[Prev][Next][Index][Thread]
Re: Secondary additions and corona breakout
Subject: Re: Secondary additions and corona breakout
Date: Fri, 16 May 1997 02:03:12 -0400 (EDT)
From: richard hull <rhull-at-richmond.infi-dot-net>
To: Tesla List <tesla-at-pupman-dot-com>
>Interesting! quite a few years ago I tried winding a secondary made
>of numerous short lengths of enameled wire. I soldered each joint and
>coated it with gliptol if I remeber correctly, any way I do
>distinctly remeber that when I powered up that coil I had corona
>break out at each and every solder joint. Granted I didn't saturate
>the windings in polyureathane as I do now but still I remeber having
>a dickens of a time trying to stop the coronal breakout, untill I
>finally scratched the whole idea and ever since I have only been
>using continous lengths of wire for my secondaries. Perhaps I should
>try it again and this time give the final coil several coats of
>polyureathane.
>
I used to repair Nemesis after some unseen hits from a nearby, early
magnifier defeated the insulation on Nemesis' 18 magnet wire secondary.
We
would turn the large coil on not aware of a possible problem and the
usual
12-15 foot arcs would leap forward down the lab, but in mid run a turn
or
two on the secondary would suddenly come to incandescence. We quickly
shut
the thing down and repairs were required. at first I would take about 4
hours and carefully replace the turn. As this happen more and more
often
due to improved maggey designs, I started just romoving the burned turns
and
just linking the ends as in teeth with gaps in them. My proceedure was
simple.
I would dremel out the charred form material and fill with epoxy. after
curing I would solder the two ends togeter with a special lap joint
which
had been carefully filed, aligned and tinned. Finally, I would take
epoxy
in a syringe and flow it under the wire by lifting it slightly with a
dental
pick and then cover the wire with epoxy. I did this until a distinct
bump
appear out the side of the windings. I never observed corona at a joint
and
Nemesis still jumped the full length it always had.

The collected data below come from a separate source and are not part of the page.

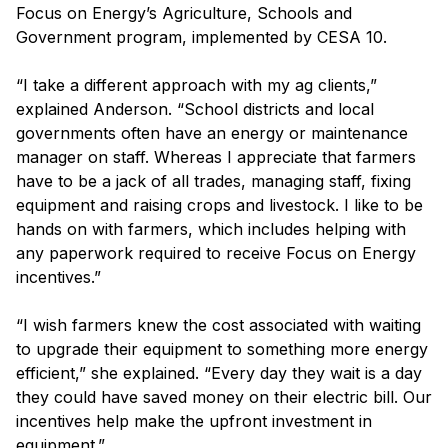
Focus on Energy’s Agriculture, Schools and
Government program, implemented by CESA 10.
“I take a different approach with my ag clients,”
explained Anderson. “School districts and local
governments often have an energy or maintenance
manager on staff. Whereas I appreciate that farmers
have to be a jack of all trades, managing staff, fixing
equipment and raising crops and livestock. I like to be
hands on with farmers, which includes helping with
any paperwork required to receive Focus on Energy
incentives.”
“I wish farmers knew the cost associated with waiting
to upgrade their equipment to something more energy
efficient,” she explained. “Every day they wait is a day
they could have saved money on their electric bill. Our
incentives help make the upfront investment in
equipment.”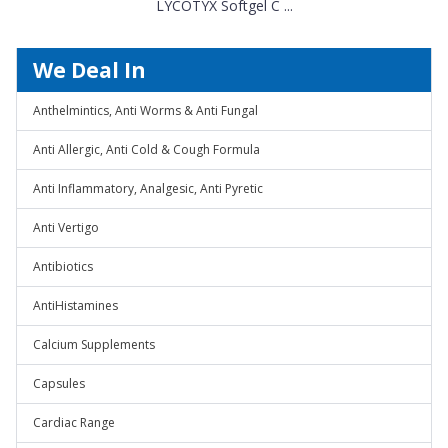
LYCOTYX Softgel C ...
We Deal In
Anthelmintics, Anti Worms & Anti Fungal
Anti Allergic, Anti Cold & Cough Formula
Anti Inflammatory, Analgesic, Anti Pyretic
Anti Vertigo
Antibiotics
AntiHistamines
Calcium Supplements
Capsules
Cardiac Range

No repair ever broke down or faulted. Still, I continued to slap the
secondary with improved magnifers and the reapirs became so numerous
that
poor Nemesis looked like a coil with acne zits! As Nemesis was in need
of a
complete rebuild and our maggey work was rivaling Nemesis' performance
with
less power, all two coil systems were retired for the magnifier program.
Solid, stable repairs are quite possible if made with care which will
not
corona, even in the megavolt and multi-kilowatt range.